Friday, July 5, 2013

Running Fuel: Quinoa Spinach Bake

Miles today: rest
Miles yesterday: 7.7 miles, with a 5K thrown in. 
Miles in 2013: 577.66 miles

Hope everyone had an amazing 4th of July! We had a blast. (Although a longish run in the heat, sunshine, and delicious cocktails definitely took their toll on me...)

Started out running the Firecracker 5K (shout out to our Hustler Ragnar team!)

And ended at the beach!

(Doesn't get much more American than this)

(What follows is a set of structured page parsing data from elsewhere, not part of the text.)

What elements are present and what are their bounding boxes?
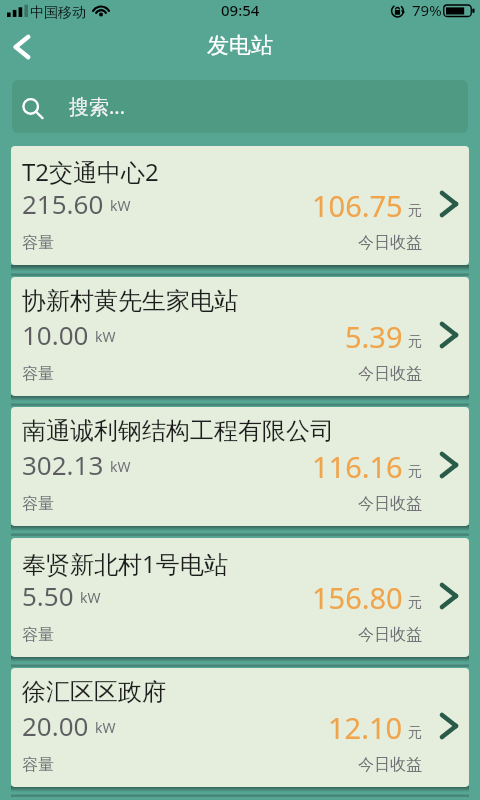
button[interactable]: Back — [2, 27, 42, 67]
staticText: 容量 — [22, 233, 54, 253]
staticText: 搜索... — [69, 93, 126, 120]
staticText: 今日收益 — [358, 364, 422, 384]
button[interactable]: 协新村黄先生家电站 — [11, 277, 469, 396]
staticText: 106.75 — [312, 186, 403, 225]
button[interactable]: 奉贤新北村1号电站 — [11, 538, 469, 657]
staticText: 徐汇区区政府 — [22, 677, 166, 707]
staticText: 今日收益 — [358, 755, 422, 775]
staticText: 156.80 — [312, 578, 403, 617]
staticText: 协新村黄先生家电站 — [22, 286, 238, 316]
staticText: 09:54 — [221, 0, 260, 20]
staticText: 今日收益 — [358, 233, 422, 253]
staticText: 10.00 — [22, 317, 89, 352]
staticText: 今日收益 — [358, 625, 422, 645]
staticText: 元 — [408, 463, 422, 481]
staticText: 20.00 — [22, 708, 89, 743]
staticText: 元 — [408, 202, 422, 220]
button[interactable]: 南通诚利钢结构工程有限公司 — [11, 407, 469, 526]
staticText: 奉贤新北村1号电站 — [22, 547, 228, 580]
staticText: kW — [110, 196, 131, 215]
staticText: kW — [95, 327, 116, 346]
staticText: 容量 — [22, 625, 54, 645]
staticText: T2交通中心2 — [22, 155, 159, 188]
staticText: 215.60 — [22, 186, 104, 221]
staticText: 12.10 — [328, 708, 403, 747]
staticText: kW — [110, 457, 131, 476]
staticText: 南通诚利钢结构工程有限公司 — [22, 416, 334, 446]
button[interactable]: 徐汇区区政府 — [11, 668, 469, 787]
staticText: 302.13 — [22, 447, 104, 482]
button[interactable]: T2交通中心2 — [11, 146, 469, 265]
staticText: 5.39 — [345, 317, 403, 356]
staticText: 中国移动 — [30, 4, 86, 22]
staticText: 5.50 — [22, 578, 74, 613]
staticText: 116.16 — [312, 447, 403, 486]
staticText: 元 — [408, 594, 422, 612]
staticText: 容量 — [22, 364, 54, 384]
staticText: kW — [80, 588, 101, 607]
staticText: 容量 — [22, 494, 54, 514]
staticText: 容量 — [22, 755, 54, 775]
staticText: kW — [95, 718, 116, 737]
staticText: 元 — [408, 724, 422, 742]
staticText: 元 — [408, 333, 422, 351]
staticText: 发电站 — [0, 32, 480, 60]
staticText: 今日收益 — [358, 494, 422, 514]
staticText: 79% — [412, 0, 442, 20]
button[interactable]: 搜索... — [12, 80, 468, 133]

I have a couple more long runs this weekend and have been fueling up with this recipe lately. So good. This is such a great (easy) recipe, loaded with nutrition and perfect for the night before a long run! It is also a pretty great breakfast. I will be adding roasted red peppers to mine next time. 

Quinoa Spinach Bake

I bag baby spinach
1 tbs olive oil
2 cloves garlic, minced
1 tbs dried thyme
1/4 tsp chili powder
2 cups cooked quinoa
1 c fat free greek yogurt
2 eggs, lightly beaten
1/2 tsp salt
1/2 tsp pepper
Parmesan cheese (optional)

  • Preheat oven to 350 degrees
  • In a skillet, heat olive oil, garlic, thyme, and chili pepper for about 5 minutes, until fragrant.
  • Add spinach to skillet and cook for a few minutes, until the spinach is slightly wilted.
  • Add spinach mixture to quinoa, eggs, yogurt, and salt and pepper. Transfer to a greased pie dish and top with a sprinkle of cheese.
  • Place in oven, uncovered, and cook until set. About 45-60 minutes. 
  • Top with more cheese and serve.
(Recipe inspiration here)

Awesome combination of protein and carbs. Happy Friday!